Minha rainha: Rita Ribeiro.
Em 1982, ecoou nas Rádios de todo o país uma música que se tornaria um dos grandes sucessos do cancioneiro popular brasileiro em todos os tempos, o samba “Minha rainha” de autoria da cantora e compositora maranhense Rita Ribeiro. Esse samba, inicialmente gravado por Wilson de Assis, já possui mais de cem gravações sendo a mais recente a de Neguinho da Beija-Flor.
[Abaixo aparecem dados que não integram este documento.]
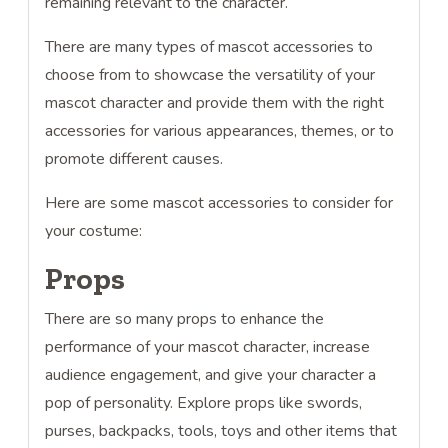
remaining relevant to the character.
There are many types of mascot accessories to
choose from to showcase the versatility of your
mascot character and provide them with the right
accessories for various appearances, themes, or to
promote different causes.
Here are some mascot accessories to consider for
your costume:
Props
There are so many props to enhance the
performance of your mascot character, increase
audience engagement, and give your character a
pop of personality. Explore props like swords,
purses, backpacks, tools, toys and other items that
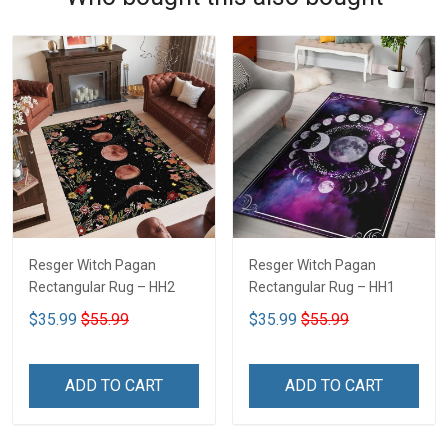
Resger Witch Pagan
Resger Witch Pagan
Rectangular Rug – HH2
Rectangular Rug – HH1
$35.99
$55.99
$35.99
$55.99
ADD TO CART
ADD TO CART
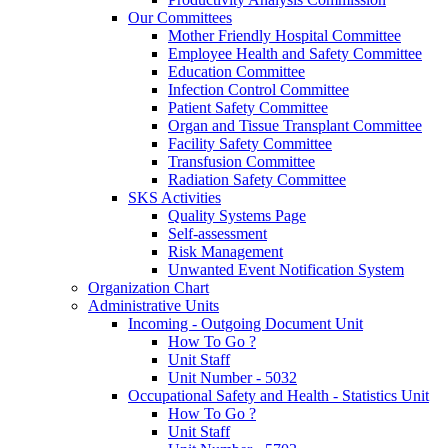
Our Committees
Mother Friendly Hospital Committee
Employee Health and Safety Committee
Education Committee
Infection Control Committee
Patient Safety Committee
Organ and Tissue Transplant Committee
Facility Safety Committee
Transfusion Committee
Radiation Safety Committee
SKS Activities
Quality Systems Page
Self-assessment
Risk Management
Unwanted Event Notification System
Organization Chart
Administrative Units
Incoming - Outgoing Document Unit
How To Go ?
Unit Staff
Unit Number - 5032
Occupational Safety and Health - Statistics Unit
How To Go ?
Unit Staff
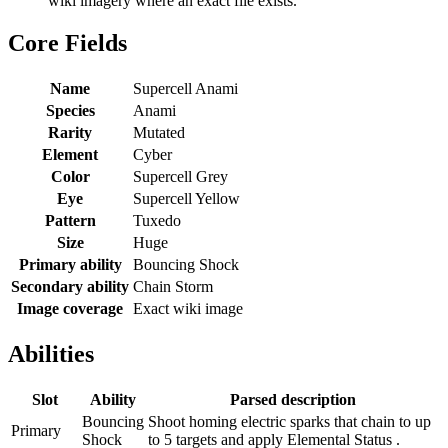
wiki imagery where an exact file exists.
Core Fields
Name
Supercell Anami
Species
Anami
Rarity
Mutated
Element
Cyber
Color
Supercell Grey
Eye
Supercell Yellow
Pattern
Tuxedo
Size
Huge
Primary ability
Bouncing Shock
Secondary ability
Chain Storm
Image coverage
Exact wiki image
Abilities
Slot
Ability
Parsed description
Bouncing
Shoot homing electric sparks that chain to up
Primary
Shock
to 5 targets and apply Elemental Status .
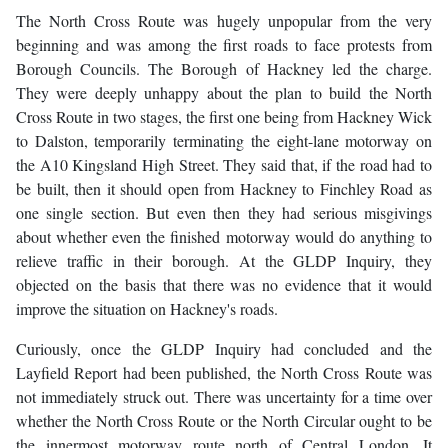
The North Cross Route was hugely unpopular from the very
beginning and was among the first roads to face protests from
Borough Councils. The Borough of Hackney led the charge.
They were deeply unhappy about the plan to build the North
Cross Route in two stages, the first one being from Hackney Wick
to Dalston, temporarily terminating the eight-lane motorway on
the A10 Kingsland High Street. They said that, if the road had to
be built, then it should open from Hackney to Finchley Road as
one single section. But even then they had serious misgivings
about whether even the finished motorway would do anything to
relieve traffic in their borough. At the GLDP Inquiry, they
objected on the basis that there was no evidence that it would
improve the situation on Hackney's roads.
Curiously, once the GLDP Inquiry had concluded and the
Layfield Report had been published, the North Cross Route was
not immediately struck out. There was uncertainty for a time over
whether the North Cross Route or the North Circular ought to be
the innermost motorway route north of Central London. It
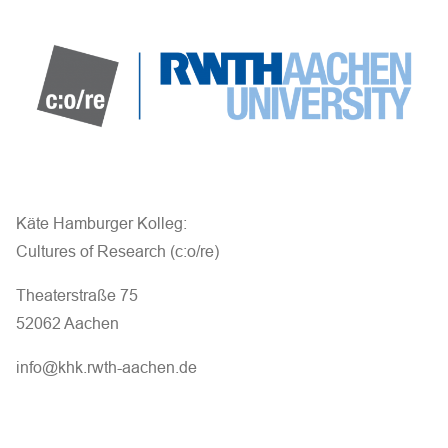
a
n
d
V
i
e
Käte Hamburger Kolleg:
Cultures of Research (c:o/re)
w
Theaterstraße 75
s
52062 Aachen
N
info@khk.rwth-aachen.de
a
v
Nas rodas de samba, nos pagodes e bares é comum assistir essa música sendo apresentada e todos os presentes a cantarem a plenos pulmões: “Olha amor/dediquei a você minha vida inteirinha/no meu sonho de amor/ fiz você minha rainha/só porque eu te amo demais”.
Rita migrou do Maranhão para o Rio de Janeiro, assim como tantos outros nordestinos, empurrada pela necessidade de sobrevivência, nos idos dos anos 1950, e trouxe com ela o ancestral sofrimento do negro nas terras do babaçu, grande reduto de escravos nos tempos coloniais, aquela terra tem a forte presença cultural dos descendentes de africanos e isso se pode perceber de diversas formas, entre as quais, na música.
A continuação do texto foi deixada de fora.